Some of the people dealing with life-changing injuries and amputations got a visit from two men from Tampa Bay the last two days.
"Who needs sleep?" laughed Steve Chamberland. He is also an amputee, and his charity, 50legs.org is helping victims get their lives back on-track.
"Everything's good man, the weather's just a little colder than Florida," he said.
Chamberland says he has been running on adrenaline for days now. He has been helping the Nugent family in Palm Harbor, getting their daughter Ireland prosthetic feet after a lawn mower accident. Then the bombs went off in his hometown, and he decided to take his charity, 50 Legs, to Boston to help shoulder the costs of new limbs for the victims of the bombings.
"Just being able to give a hand back to your hometown you know?" said Chamberland. "All the great stuff we're doing in Florida, it's like when something tragic like this happens, it's nice to be able to help them out."
He is helping people like Bostonians Celeste and Sydney Corcoran, a mother and daughter who were injured in the blast. Celeste lost both legs, and she got some encouraging words from a Marine in the same condition.
"Yeah, I can't do anything right now," she said tearfully to the Marine.
"Right now, yes," he said in the video. "But I'm telling you with all my heart, you're gonna be more independent than you ever were."
"We actually had her laughing and it was a lot of fun in the room," said Chamberland. "So just to set their mind at ease for the half-hour, 45 minutes we were there, I just think it's nice to have a family smile again and just know that there's more."

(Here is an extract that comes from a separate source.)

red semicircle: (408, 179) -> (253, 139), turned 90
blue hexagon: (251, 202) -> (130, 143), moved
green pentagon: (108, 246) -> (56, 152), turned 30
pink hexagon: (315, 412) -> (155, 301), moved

They also met with Jeff Bauman. He is the man in a horrifying photograph seen around the world, where he is being wheeled away from the bombing scene, with one leg largely blown off.
"Just stating that positive attitude that we spread to them and tell them, you know, life ain't over as an amputee man, it's just the next step in your life," said Chamberland, who traveled with Tanner Kuth from Pasco County. We introduced you to him on FOX13 last week. He is also an ambassador for Disabled Sports America.

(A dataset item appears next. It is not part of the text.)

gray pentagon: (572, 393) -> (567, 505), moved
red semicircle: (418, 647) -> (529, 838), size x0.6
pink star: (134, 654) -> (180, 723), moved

"It's a great compliment to 50 Legs," said Kuth. "Because after we help them get moving with the prosthetics and stuff, DSUSA has the funding to get them out, and take them water skiing or take them snowboarding or if they want to do downhill sit skiing, There's so many things out there."
And it's not just about getting new limbs. Everything in their lives, from their homes to their cars, will now have to be transformed, to adjust to a new life with wheelchairs and prosthetics.